Il fallait mourir ! Il ne saurait plus vivre avec la flétrissure d’avoir fui. Quand même personne ne saurait, quand même il serait seul à sentir la tache indélébile, plutôt en finir mille fois ! Mais même pour elle ! Oserait-il jamais faire allusion à son passé ? Oserait-il lui parler des siens ? Est-ce que le bonheur se fonde sur une âme déracinée ? Non ! non ! elle aussi comprendrait qu’il devait mourir… Sans raisons ? Qu’importe ! L’honneur ne demande pas de raisons ! Elle le sentait bien, elle qui souriait avec orgueil aux femmes de sa race mortes obscurément pour ne pas profaner leur tendresse ! Quand elle saurait avec quelle grandeur calme il était mort, elle ne regretterait pas, elle ne pourrait jamais regretter de lui avoir dit un jour : « Je viendrais ! »
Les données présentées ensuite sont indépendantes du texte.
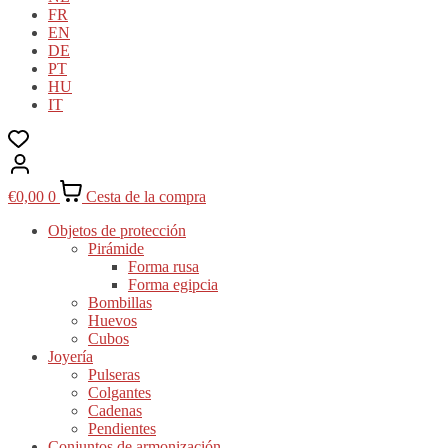
FR
EN
DE
PT
HU
IT
€
0,00
0
Cesta de la compra
Objetos de protección
Pirámide
Forma rusa
Forma egipcia
Bombillas
Huevos
Cubos
Joyería
Pulseras
Colgantes
Cadenas
Pendientes
Conjuntos de armonización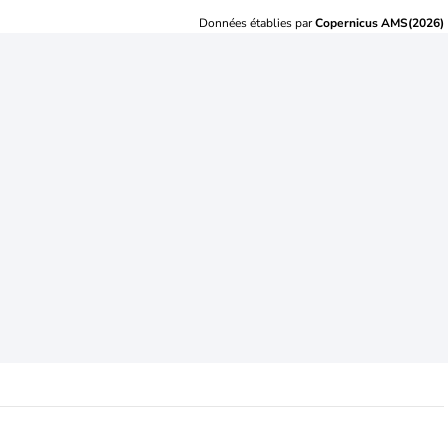
Données établies par
Copernicus AMS(2026)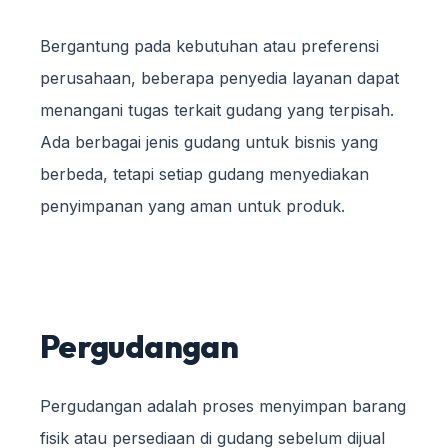
Bergantung pada kebutuhan atau preferensi
perusahaan, beberapa penyedia layanan dapat
menangani tugas terkait gudang yang terpisah.
Ada berbagai jenis gudang untuk bisnis yang
berbeda, tetapi setiap gudang menyediakan
penyimpanan yang aman untuk produk.
Pergudangan
Pergudangan adalah proses menyimpan barang
fisik atau persediaan di gudang sebelum dijual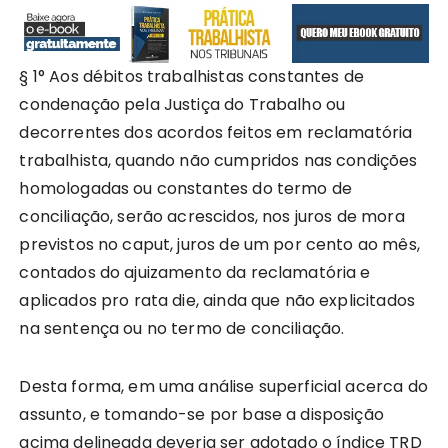
§ 1° Aos débitos trabalhistas constantes de
condenação pela Justiça do Trabalho ou
decorrentes dos acordos feitos em reclamatória
trabalhista, quando não cumpridos nas condições
homologadas ou constantes do termo de
conciliação, serão acrescidos, nos juros de mora
previstos no caput, juros de um por cento ao mês,
contados do ajuizamento da reclamatória e
aplicados pro rata die, ainda que não explicitados
na sentença ou no termo de conciliação.
Desta forma, em uma análise superficial acerca do
assunto, e tomando-se por base a disposição
acima delineada deveria ser adotado o índice TRD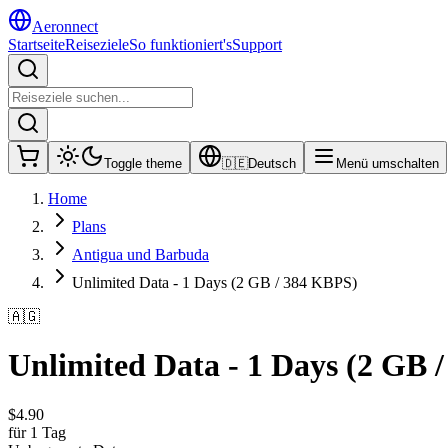
Aeronnect
Startseite
Reiseziele
So funktioniert's
Support
Toggle theme
🇩🇪
Deutsch
Menü umschalten
Home
Plans
Antigua und Barbuda
Unlimited Data - 1 Days (2 GB / 384 KBPS)
🇦🇬
Unlimited Data - 1 Days (2 GB 
$
4.90
für 1 Tag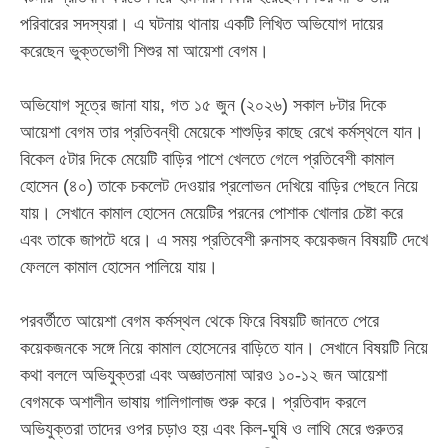
পরিবারের সদস্যরা। এ ঘটনায় থানায় একটি লিখিত অভিযোগ দায়ের
করেছেন ভুক্তভোগী শিশুর মা আয়েশা বেগম।
‎​অভিযোগ সূত্রে জানা যায়, গত ১৫ জুন (২০২৬) সকাল ৮টার দিকে
আয়েশা বেগম তার প্রতিবন্ধী মেয়েকে শাশুড়ির কাছে রেখে কর্মস্থলে যান।
বিকেল ৫টার দিকে মেয়েটি বাড়ির পাশে খেলতে গেলে প্রতিবেশী কামাল
হোসেন (৪০) তাকে চকলেট দেওয়ার প্রলোভন দেখিয়ে বাড়ির পেছনে নিয়ে
যায়। সেখানে কামাল হোসেন মেয়েটির পরনের পোশাক খোলার চেষ্টা করে
এবং তাকে জাপটে ধরে। এ সময় প্রতিবেশী রুনাসহ কয়েকজন বিষয়টি দেখে
ফেললে কামাল হোসেন পালিয়ে যায়।
‎​পরবর্তীতে আয়েশা বেগম কর্মস্থল থেকে ফিরে বিষয়টি জানতে পেরে
কয়েকজনকে সঙ্গে নিয়ে কামাল হোসেনের বাড়িতে যান। সেখানে বিষয়টি নিয়ে
কথা বললে অভিযুক্তরা এবং অজ্ঞাতনামা আরও ১০-১২ জন আয়েশা
বেগমকে অশালীন ভাষায় গালিগালাজ শুরু করে। প্রতিবাদ করলে
অভিযুক্তরা তাদের ওপর চড়াও হয় এবং কিল-ঘুষি ও লাথি মেরে গুরুতর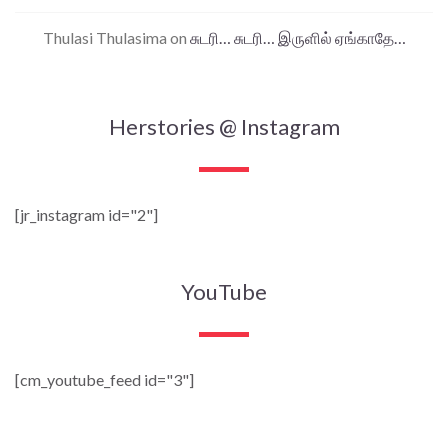
Thulasi Thulasima
on
சுடரி… சுடரி… இருளில் ஏங்காதே…
Herstories @ Instagram
[jr_instagram id="2"]
YouTube
[cm_youtube_feed id="3"]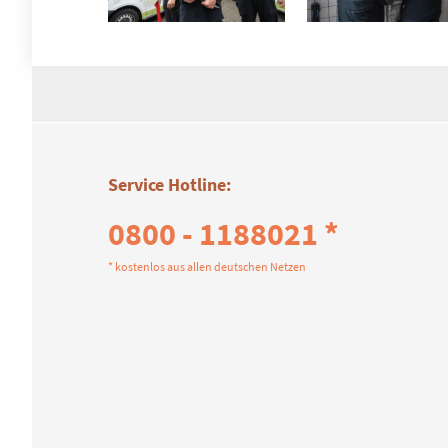
Service Hotline:
0800 - 1188021 *
* kostenlos aus allen deutschen Netzen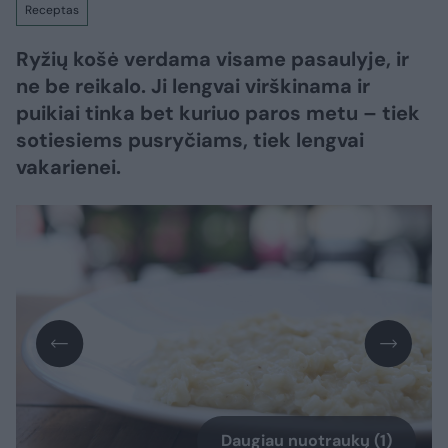
Receptas
Ryžių košė verdama visame pasaulyje, ir
ne be reikalo. Ji lengvai virškinama ir
puikiai tinka bet kuriuo paros metu – tiek
sotiesiems pusryčiams, tiek lengvai
vakarienei.
Daugiau nuotraukų (1)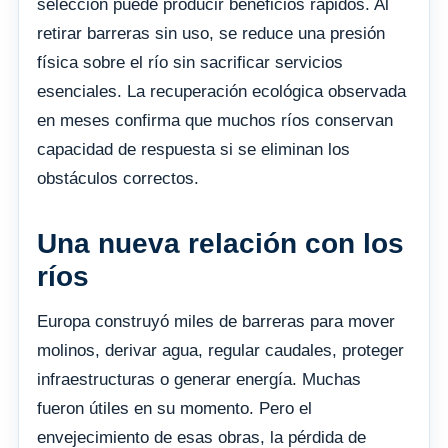
selección puede producir beneficios rápidos. Al
retirar barreras sin uso, se reduce una presión
física sobre el río sin sacrificar servicios
esenciales. La recuperación ecológica observada
en meses confirma que muchos ríos conservan
capacidad de respuesta si se eliminan los
obstáculos correctos.
Una nueva relación con los
ríos
Europa construyó miles de barreras para mover
molinos, derivar agua, regular caudales, proteger
infraestructuras o generar energía. Muchas
fueron útiles en su momento. Pero el
envejecimiento de esas obras, la pérdida de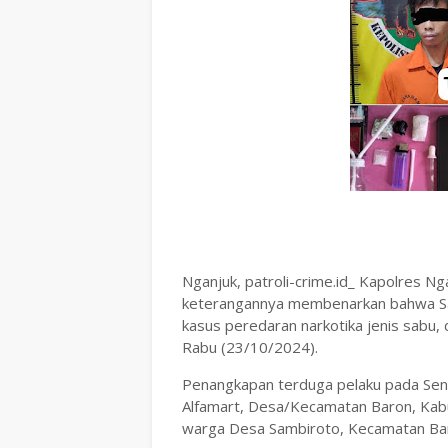
Nganjuk, patroli-crime.id_ Kapolres Ng
keterangannya membenarkan bahwa Sa
kasus peredaran narkotika jenis sabu,
Rabu (23/10/2024).
Penangkapan terduga pelaku pada Sen
Alfamart, Desa/Kecamatan Baron, Kabu
warga Desa Sambiroto, Kecamatan Bar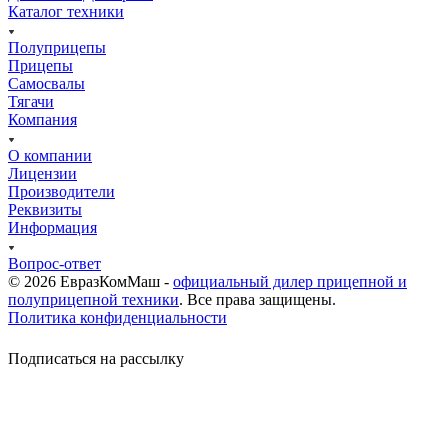
Каталог техники
Полуприцепы
Прицепы
Самосвалы
Тягачи
Компания
О компании
Лицензии
Производители
Реквизиты
Информация
Вопрос-ответ
© 2026 ЕвразКомМаш -
официальный дилер прицепной и
полуприцепной техники
. Все права защищены.
Политика конфиденциальности
Подписаться на рассылку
Hélas ! le mot résonna encore à ses oreilles. Il entendit la belle voix grave. L’honneur, le courage, la foi, semblèrent crouler en lui dans le néant et dans la nuit. Il lui parut qu’il sacrifiait la réalité à une chimère ? Que lui importaient ces hommes et tous les hommes ? Que lui importaient les dieux inflexibles, qui le repoussaient de toute leur haine farouche ? Sauraient-ils seulement s’il mourait pour eux, s’il se sacrifiait pour elle ? Et elle, ne l’accuse-rait-elle pas d’avoir fait passer un fol orgueil avant sa tendresse ?

Il se sentit perdu, désemparé comme un naufragé, pris et repris par le flot d’une douleur trop forte. Qui appeler à son secours ? À qui tendre la main ? Seul ! en terre ennemie !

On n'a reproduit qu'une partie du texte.